Il vicesindaco Esposito: "Avevamo spiegato che tutti in questa fase devono fare sacrifici. Ma sono necessari per rimettere a posto il centro"
OVADA – «Per il Geirino stiamo facendo un investimento molto importante. Avevamo spiegato che tutti in questa fase devono fare sacrifici. Ma sono necessari per rimettere a posto il centro». Dopo la polemica delle ultime settimane per le tariffe del polisportivo di Regione Carlovini, a provare a smorzare i toni è il vice sindaco Mario Esposito che dall’inizio del mandato si occupa di sport.
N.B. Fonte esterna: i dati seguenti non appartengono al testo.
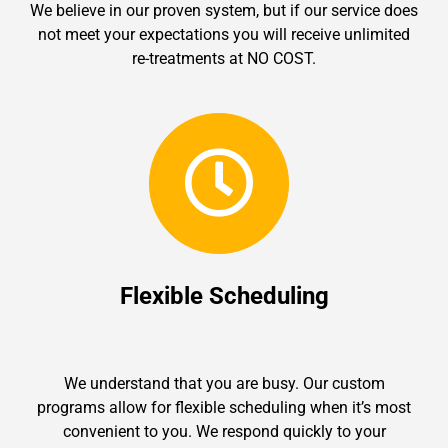
We believe in our proven system, but if our service does
not meet your expectations you will receive unlimited
re-treatments at NO COST.
Flexible Scheduling
We understand that you are busy. Our custom
programs allow for flexible scheduling when it’s most
convenient to you. We respond quickly to your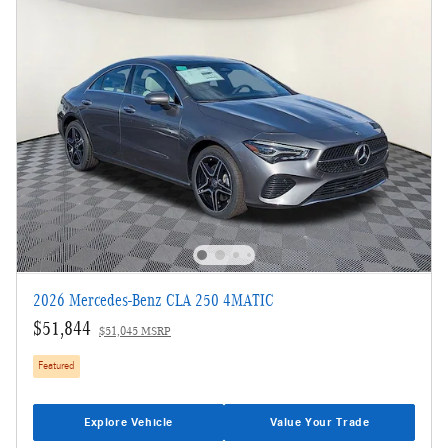
2026 Mercedes-Benz CLA 250 4MATIC
$51,844
$51,045 MSRP
Featured
Explore Vehicle
Value Your Trade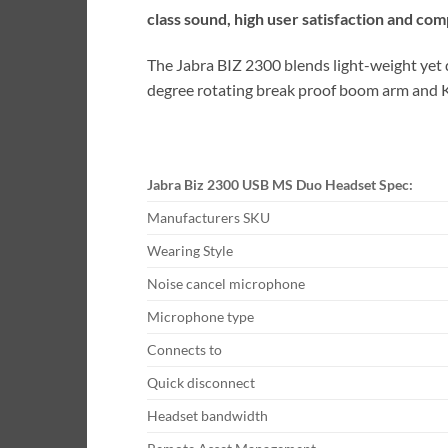
class sound, high user satisfaction and com
The Jabra BIZ 2300 blends light-weight yet d
degree rotating break proof boom arm and Ke
Jabra Biz 2300 USB MS Duo Headset Spec:
Manufacturers SKU
Wearing Style
Noise cancel microphone
Microphone type
Connects to
Quick disconnect
Headset bandwidth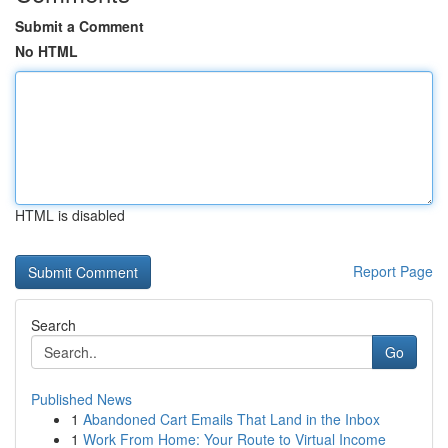
Submit a Comment
No HTML
HTML is disabled
Report Page
Search
Go
Published News
1
Abandoned Cart Emails That Land in the Inbox
1
Work From Home: Your Route to Virtual Income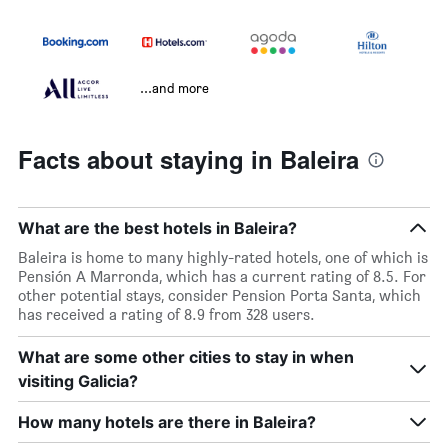
...and more
Facts about staying in Baleira
What are the best hotels in Baleira?
Baleira is home to many highly-rated hotels, one of which is
Pensión A Marronda, which has a current rating of 8.5. For
other potential stays, consider Pension Porta Santa, which
has received a rating of 8.9 from 328 users.
What are some other cities to stay in when
visiting Galicia?
How many hotels are there in Baleira?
E proprio di numeri parla Esposito per illustrare lo sforzo fatto da Palazzo Delfino dal 2024. «Parliamo – prosegue – di investimenti per quasi 3 milioni di euro. A questo si aggiunge il contributo messo a disposizione per la gestione ordinaria da 100 mila euro all’anno. A fronte di queste cifre non si può davvero fare di più».
A lamentare la situazione un paio di settimane fa era stato Gian Paolo Piana, presidente di Ovadese e Boys Calcio che per il Geirino aveva parlato di costi molto aumentati con le tariffe applicate da “My Sport” dopo l’approvazione da parte di Palazzo Delfino. Più sfumata la posizione della Pallavolo Ovada in attesa di capire in che modo il palazzetto dello sport sarà utilizzabile nella prossima stagione. Proprio dalla copertura del palazzetto dovrebbe partire il piano di riqualificazione con un intervento finanziato anche dalla Regione Piemonte con 250 mila euro. Il computo complessivo è di 400 mila euro. C’è poi il maxi mutuo da un milione di euro accesso con il Credito Sportivo per il rinnovo della piscina. L’operazione è stata varata dopo l’estinzione anticipata di uno dei due mutui sottoscritti nel 2011 e rinegoziati nel 208 da Servizi Sportivi.
L’ultimo passo è arrivato con la partecipazione al bando “Sport e periferie” della Regione Piemonte. Il tentativo è quello di portare a casa altri 800 mila euro per avviare lavori di efficientamento energetico. «Quello – prosegue Esposito – è il vero banco di prova. Se i costi di utilizzo del Geirino scenderanno è possibile che le tariffe possano subire un ulteriore ribasso. Ma è troppo presto per parlarne».
Punto di equilibrio
Tra qualche settimana si saprà qualcosa in più anche degli interventi che riguarderanno il Geirino. Sono quindici le aziende che hanno presentato un’offerta per il rinnovo della copertura e dell’impianto natatorio. L’intervento è propedeutico anche alla riapertura invernale, attesa dal 2021. Anche l’abbattimento dei costi per l’energia è centrale. A definire «macchina energivora» il Geirino fu, nella passata legislatura, il sindaco Paolo Lantero. Gli aumenti dei costi evidenziati dal 2022 in poi hanno fatto esplodere una questione latente già da molti anni.
Ad assorbire il disequilibrio tra costi e risorse a disposizione è stata Servizi Sportivi che ha pagato un prezzo molto alto ad uno scenario sul quale nessuno è mai riuscito ad incidere. L’attività sportiva nella nostra città è sempre costata meno che in altri centri della provincia. La sostenibilità delle attività sarà il nodo centrale in vista della gara per l’affidamento della gestione che si terrà allo scadere della proroga attualmente in corso con “My Sport”.